Человек не может избавиться от попыток помыслить смерть. И в этом смысле смерть всегда актуальна. Но формы актуализации непосредственно зависят от типа мышления. Последний определяет и вектор актуализации смерти – либо ее приятия, либо уход от нее.

М. Хайдеггер выделяет два типа мышления: “вычисляющее” и “осмысливающее”.

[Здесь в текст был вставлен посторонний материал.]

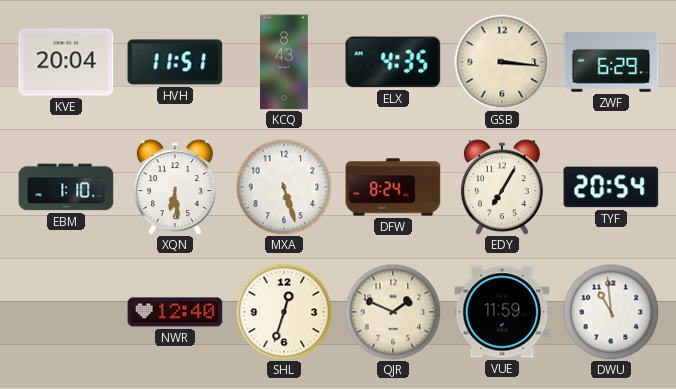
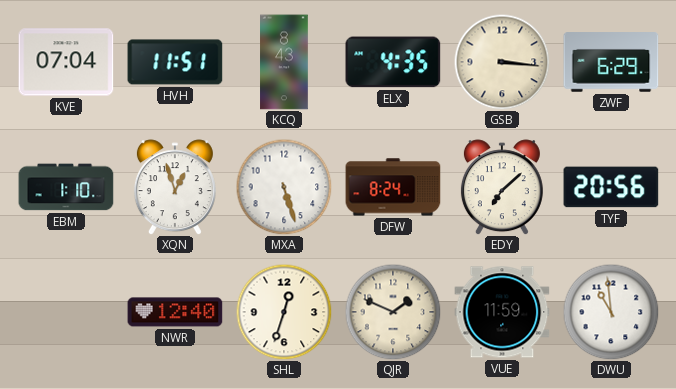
KVE: 20:04 -> 07:04
XQN: 6:29 -> 12:57
EDY: 7:05 -> 7:08
TYF: 20:54 -> 20:56
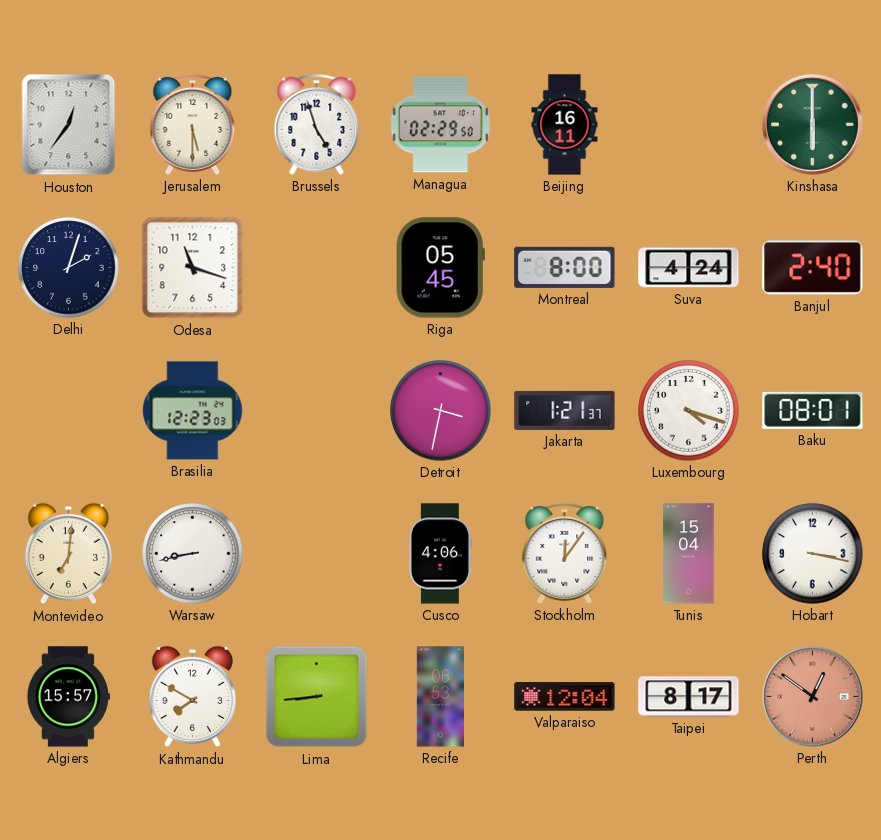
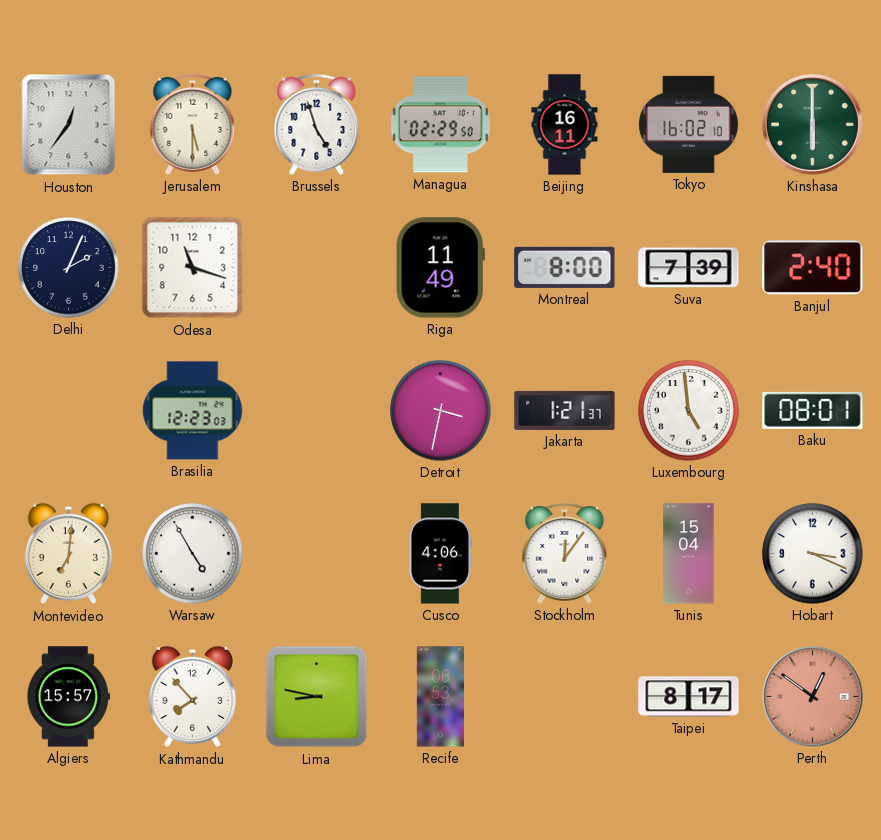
Tokyo: none -> 16:02
Delhi: 2:03 -> 2:04
Riga: 05:45 -> 11:49
Suva: 4:24 -> 7:39
Luxembourg: 4:18 -> 4:59
Warsaw: 8:43 -> 4:55
Hobart: 3:17 -> 3:19
Kathmandu: 7:50 -> 7:53
Lima: 8:44 -> 8:47
Valparaiso: 12:04 -> none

Предварительно “вычисляющее” мышление можно охарактеризовать следующим образом: то мышление как перебор вариантов, заданных человеку извне. Оно в буквальном смысле укоренено не в человеке, а во внешних условиях его бытия. Поэтому “оно не может, успокоиться и прийти в себя” (Хайдеггер). Понять смысл смерти для такого мышления, значит либо прожить десятки жизней, либо пережить эмпирически одну собственную смерть. И то, и другое – невозможно. Отсюда принципиальная “не успокоенность” и незавершенность такого мышления.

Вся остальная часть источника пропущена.